[Data to examine]

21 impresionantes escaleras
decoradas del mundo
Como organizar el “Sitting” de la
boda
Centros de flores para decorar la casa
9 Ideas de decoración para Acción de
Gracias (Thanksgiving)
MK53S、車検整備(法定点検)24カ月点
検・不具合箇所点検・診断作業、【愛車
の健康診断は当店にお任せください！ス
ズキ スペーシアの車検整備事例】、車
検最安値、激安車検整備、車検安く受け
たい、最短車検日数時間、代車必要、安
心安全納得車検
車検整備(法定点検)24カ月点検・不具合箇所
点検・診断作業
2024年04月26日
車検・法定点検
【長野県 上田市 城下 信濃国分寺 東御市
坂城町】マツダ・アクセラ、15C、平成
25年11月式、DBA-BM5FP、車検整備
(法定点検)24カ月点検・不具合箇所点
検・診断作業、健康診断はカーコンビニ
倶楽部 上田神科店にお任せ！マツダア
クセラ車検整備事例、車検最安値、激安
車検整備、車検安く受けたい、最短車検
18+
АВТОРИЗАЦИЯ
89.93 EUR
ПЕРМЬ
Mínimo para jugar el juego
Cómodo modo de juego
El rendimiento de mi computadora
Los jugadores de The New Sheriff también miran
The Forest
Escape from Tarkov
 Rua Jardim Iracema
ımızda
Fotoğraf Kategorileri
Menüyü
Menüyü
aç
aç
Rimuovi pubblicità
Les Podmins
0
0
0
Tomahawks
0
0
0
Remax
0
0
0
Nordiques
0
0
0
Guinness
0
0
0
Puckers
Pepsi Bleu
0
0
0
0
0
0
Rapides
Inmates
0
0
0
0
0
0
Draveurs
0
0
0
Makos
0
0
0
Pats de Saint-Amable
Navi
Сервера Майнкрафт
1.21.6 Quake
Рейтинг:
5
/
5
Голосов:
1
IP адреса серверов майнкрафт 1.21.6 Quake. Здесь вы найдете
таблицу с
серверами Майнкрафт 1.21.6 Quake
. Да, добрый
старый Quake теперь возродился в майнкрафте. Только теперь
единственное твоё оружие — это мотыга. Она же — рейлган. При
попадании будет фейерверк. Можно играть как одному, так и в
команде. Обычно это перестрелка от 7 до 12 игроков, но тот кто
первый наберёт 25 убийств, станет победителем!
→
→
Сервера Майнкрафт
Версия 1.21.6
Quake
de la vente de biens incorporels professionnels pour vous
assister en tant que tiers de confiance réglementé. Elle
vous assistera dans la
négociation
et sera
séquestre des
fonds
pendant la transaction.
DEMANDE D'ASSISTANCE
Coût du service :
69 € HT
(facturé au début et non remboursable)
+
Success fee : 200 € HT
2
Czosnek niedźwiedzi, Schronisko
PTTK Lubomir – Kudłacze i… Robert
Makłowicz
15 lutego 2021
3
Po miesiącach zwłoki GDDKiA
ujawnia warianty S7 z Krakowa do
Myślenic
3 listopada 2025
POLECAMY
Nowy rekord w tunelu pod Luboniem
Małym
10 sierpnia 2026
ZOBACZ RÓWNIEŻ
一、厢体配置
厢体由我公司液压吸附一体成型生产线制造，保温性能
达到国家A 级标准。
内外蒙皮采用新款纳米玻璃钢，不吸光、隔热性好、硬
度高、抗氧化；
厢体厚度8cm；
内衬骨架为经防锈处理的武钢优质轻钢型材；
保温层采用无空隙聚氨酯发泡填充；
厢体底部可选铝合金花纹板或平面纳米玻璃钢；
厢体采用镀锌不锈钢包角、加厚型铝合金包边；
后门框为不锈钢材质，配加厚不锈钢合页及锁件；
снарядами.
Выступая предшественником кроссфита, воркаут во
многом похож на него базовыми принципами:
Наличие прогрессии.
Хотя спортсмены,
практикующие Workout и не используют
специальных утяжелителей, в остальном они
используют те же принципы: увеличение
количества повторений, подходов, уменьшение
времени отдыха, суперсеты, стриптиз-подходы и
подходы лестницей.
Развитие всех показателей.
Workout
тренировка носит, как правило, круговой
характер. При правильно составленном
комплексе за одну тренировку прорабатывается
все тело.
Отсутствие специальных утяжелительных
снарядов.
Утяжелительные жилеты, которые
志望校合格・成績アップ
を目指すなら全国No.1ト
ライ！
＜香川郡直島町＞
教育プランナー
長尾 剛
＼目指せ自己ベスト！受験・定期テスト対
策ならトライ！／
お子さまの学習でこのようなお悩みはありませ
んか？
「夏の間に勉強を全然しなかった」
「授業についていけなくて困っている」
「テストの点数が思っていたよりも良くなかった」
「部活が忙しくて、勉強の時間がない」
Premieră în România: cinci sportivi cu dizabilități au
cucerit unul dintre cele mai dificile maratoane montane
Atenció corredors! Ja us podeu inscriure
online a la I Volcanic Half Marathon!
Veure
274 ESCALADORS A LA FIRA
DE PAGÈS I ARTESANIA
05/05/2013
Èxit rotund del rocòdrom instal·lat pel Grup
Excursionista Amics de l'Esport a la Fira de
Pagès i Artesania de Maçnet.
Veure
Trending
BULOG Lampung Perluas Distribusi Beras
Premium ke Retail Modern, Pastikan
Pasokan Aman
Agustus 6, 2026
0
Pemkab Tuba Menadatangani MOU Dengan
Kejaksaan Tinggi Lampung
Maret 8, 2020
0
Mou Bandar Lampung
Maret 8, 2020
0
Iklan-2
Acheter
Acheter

[/Data to examine]

# What the task asks:
Say how many lines of the listing above contain "juego". Include nothing besides the number.

# The completed task:
2